The withdrawal symptoms associated with weaning any economy off cheap credit are severe; asset prices could plunge to reflect the reduced willingness/ability for creditors to extend loans and for debtors to service them, and unemployment would likely spike as companies cut costs to preserve their profitability.
KICKING THE DEBT HABIT
As is the case with quitting any addiction, the initial stages are the most painful but also the most crucial, and the global credit binge since the onset of the 2008 financial crisis has created a population of “credit junkies” on an unprecedented scale.
In my opinion, the world needs another severe financial crisis, because we do not seem to have learnt a key lesson from the previous one — you do not solve a debt problem by creating even more debt.
Unfortunately, as figures from a recent report by Dutch bank ING show, total debt (that is, all forms of debt across both private and public sectors) relative to GDP has increased since 2011, having initially fallen from 2009. I guess old habits just die hard.
A handful of friends and family have accused me of being somewhat sadistic, wishing for a purgative recession of sorts. However, I would argue that our artificial sense of prosperity is due to central bank largesse, which masks the true cost of capital, distorts economic incentives and plays havoc with price signals generated by a market-based system.
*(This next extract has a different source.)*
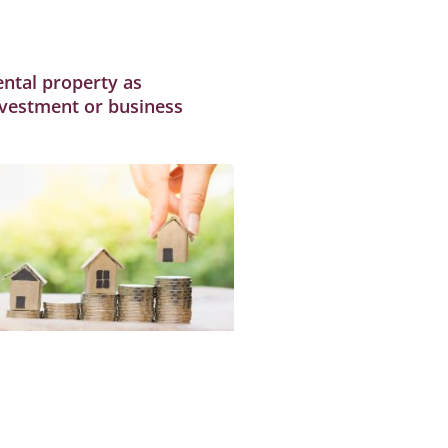
ental property as
nvestment or business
Given access to artificially cheap money, inefficiencies are tolerated for longer and funds are diverted to unproductive rent-seeking activities, resulting in an economy driven by outsized, fundamentally unprofitable “zombie companies” and dominated by banking and property barons.
If recent data from the Urban Redevelopment Authority are anything to go by, recent measures (like the Additional Buyer’s Stamp Duty, Total Debt Servicing Ratio and others) to cool the housing market may be working: Home prices rose at the slowest pace in six quarters. But unfortunately, prices are still rising.
It is my belief that, even if Singapore’s private property market does not undergo correction, as I expect it to, the Government should engineer one by continuing to tighten credit conditions and industry regulations. It is worth taking a little bit of pain now if it means preventing a far uglier property market collapse in the future and setting us on the path towards a more stable, sustainable economy over the longer term.
Charles Tan Meah Yang is a Singaporean investment analyst.